High-Protein Pasta Recipe
Ingredients:
- 200g high-protein pasta (lentil, chickpea, or bean-based)
- 2 tbsp olive oil
- 3 garlic cloves (minced)
- 1 cup tomato puree
- 1/2 cup cherry tomatoes
- 1/2 cup spinach or broccoli
- 1/4 cup grated cheese (optional)
- Salt and black pepper
- 1 tsp chili flakes
- Fresh basil (for garnish)
Instructions:
- Cook the Pasta
Boil the high-protein pasta according to package instructions. Drain and set aside. - Prepare the Sauce
Heat olive oil in a pan. Add garlic and sauté until fragrant. - Add Tomatoes
Pour in tomato puree and add cherry tomatoes. Cook for 5–7 minutes until slightly thick. - Add Vegetables
Add spinach or broccoli and cook until tender. - Season the Sauce
Add salt, pepper, and chili flakes. Mix well. - Combine Pasta and Sauce
Add cooked pasta to the sauce and toss thoroughly. - Finish and Serve
Garnish with basil and cheese (optional).
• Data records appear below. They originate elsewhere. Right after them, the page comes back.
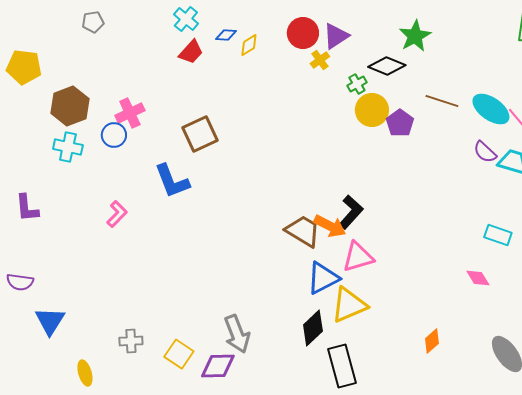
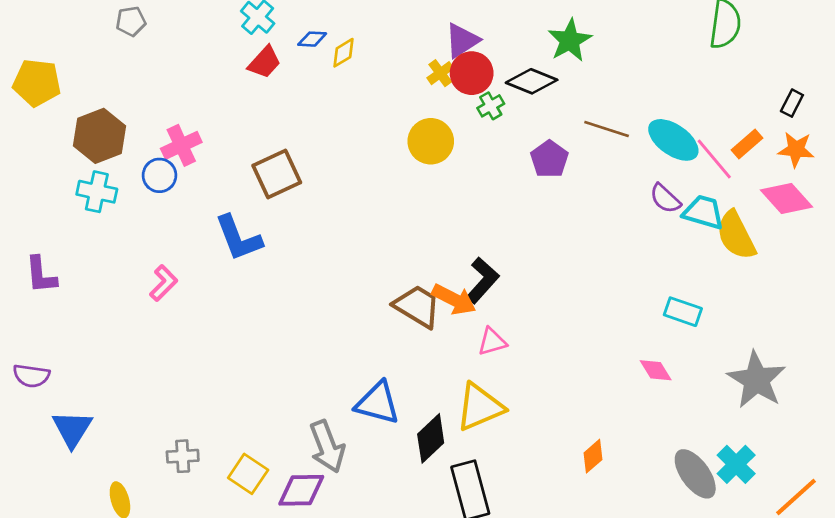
red circle: (303, 33) -> (472, 73), moved
yellow circle: (372, 110) -> (431, 141), moved
pink triangle: (358, 257) -> (492, 342), size x0.7
blue triangle: (323, 278) -> (378, 403), moved, turned 42

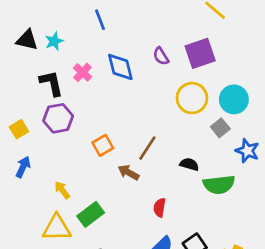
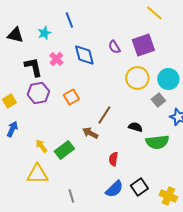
cyan star: (54, 41) -> (44, 33), moved
orange square: (103, 145) -> (71, 97), moved
green rectangle: (91, 214) -> (64, 150), moved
Serve hot.
Tips for Best Results
- Use lentil or chickpea pasta for higher protein content
- Don’t overcook pasta to maintain texture
- Add grilled chicken or tofu for extra protein
- Use fresh herbs for better flavor
Final Thoughts
This high-protein pasta recipe proves that healthy eating doesn’t have to be boring. It delivers the same satisfying taste and texture as regular pasta while providing extra nutrition. Perfect for fitness lovers or anyone looking to enjoy a guilt-free, delicious meal.